Check every line below, and copy those that include "jugadores".

##### Records provided #####

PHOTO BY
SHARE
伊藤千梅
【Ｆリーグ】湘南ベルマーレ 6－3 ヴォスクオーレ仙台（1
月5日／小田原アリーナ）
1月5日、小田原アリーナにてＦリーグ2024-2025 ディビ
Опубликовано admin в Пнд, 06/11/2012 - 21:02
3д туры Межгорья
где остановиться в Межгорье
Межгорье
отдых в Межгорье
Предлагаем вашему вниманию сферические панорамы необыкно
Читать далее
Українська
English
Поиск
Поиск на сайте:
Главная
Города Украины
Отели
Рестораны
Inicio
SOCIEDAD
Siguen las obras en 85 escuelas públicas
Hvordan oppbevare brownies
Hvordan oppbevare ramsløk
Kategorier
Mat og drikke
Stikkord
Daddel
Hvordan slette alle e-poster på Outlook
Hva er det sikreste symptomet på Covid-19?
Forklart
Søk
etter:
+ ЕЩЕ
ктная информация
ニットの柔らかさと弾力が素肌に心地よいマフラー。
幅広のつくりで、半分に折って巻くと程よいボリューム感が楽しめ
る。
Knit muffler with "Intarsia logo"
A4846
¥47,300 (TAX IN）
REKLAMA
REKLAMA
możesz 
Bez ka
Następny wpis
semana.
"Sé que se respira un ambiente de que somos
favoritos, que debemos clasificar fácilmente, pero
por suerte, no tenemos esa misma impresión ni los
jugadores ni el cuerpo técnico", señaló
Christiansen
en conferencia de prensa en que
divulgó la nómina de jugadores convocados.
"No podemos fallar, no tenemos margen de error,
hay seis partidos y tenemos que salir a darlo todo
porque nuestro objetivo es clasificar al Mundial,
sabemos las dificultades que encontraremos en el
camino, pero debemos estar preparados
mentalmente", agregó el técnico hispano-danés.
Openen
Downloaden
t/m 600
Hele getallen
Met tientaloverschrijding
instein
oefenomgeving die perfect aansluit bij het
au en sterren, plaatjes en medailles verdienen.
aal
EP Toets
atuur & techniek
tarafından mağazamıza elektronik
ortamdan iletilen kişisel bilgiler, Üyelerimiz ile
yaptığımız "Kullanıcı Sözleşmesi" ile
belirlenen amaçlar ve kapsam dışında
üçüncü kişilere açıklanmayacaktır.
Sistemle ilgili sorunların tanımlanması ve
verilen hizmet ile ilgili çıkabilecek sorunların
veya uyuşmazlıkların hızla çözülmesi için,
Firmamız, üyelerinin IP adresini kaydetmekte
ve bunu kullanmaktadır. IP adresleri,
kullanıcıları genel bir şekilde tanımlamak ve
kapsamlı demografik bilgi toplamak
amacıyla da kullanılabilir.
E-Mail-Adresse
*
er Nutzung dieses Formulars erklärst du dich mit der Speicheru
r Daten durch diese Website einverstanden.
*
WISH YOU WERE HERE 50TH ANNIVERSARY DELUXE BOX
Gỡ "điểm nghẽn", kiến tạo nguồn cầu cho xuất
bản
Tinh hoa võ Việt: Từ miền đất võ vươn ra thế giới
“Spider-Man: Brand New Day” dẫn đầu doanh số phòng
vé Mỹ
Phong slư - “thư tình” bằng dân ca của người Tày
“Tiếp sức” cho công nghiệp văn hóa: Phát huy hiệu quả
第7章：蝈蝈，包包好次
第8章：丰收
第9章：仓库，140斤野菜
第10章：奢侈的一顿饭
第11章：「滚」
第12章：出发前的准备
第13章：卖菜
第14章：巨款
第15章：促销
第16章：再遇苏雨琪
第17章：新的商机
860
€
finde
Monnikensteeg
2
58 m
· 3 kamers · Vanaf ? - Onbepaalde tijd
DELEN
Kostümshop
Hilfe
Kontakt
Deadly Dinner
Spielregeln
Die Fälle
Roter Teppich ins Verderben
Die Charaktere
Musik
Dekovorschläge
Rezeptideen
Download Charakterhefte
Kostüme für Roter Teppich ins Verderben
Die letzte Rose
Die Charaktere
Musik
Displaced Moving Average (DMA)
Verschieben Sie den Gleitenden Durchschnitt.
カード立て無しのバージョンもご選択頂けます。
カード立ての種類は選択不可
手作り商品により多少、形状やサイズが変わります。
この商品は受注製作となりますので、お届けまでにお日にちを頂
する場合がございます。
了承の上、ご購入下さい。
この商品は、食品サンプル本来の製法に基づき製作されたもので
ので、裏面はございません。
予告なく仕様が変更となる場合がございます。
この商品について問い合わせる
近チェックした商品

#####

● Answer to the exercise:
jugadores ni el cuerpo técnico", señaló
divulgó la nómina de jugadores convocados.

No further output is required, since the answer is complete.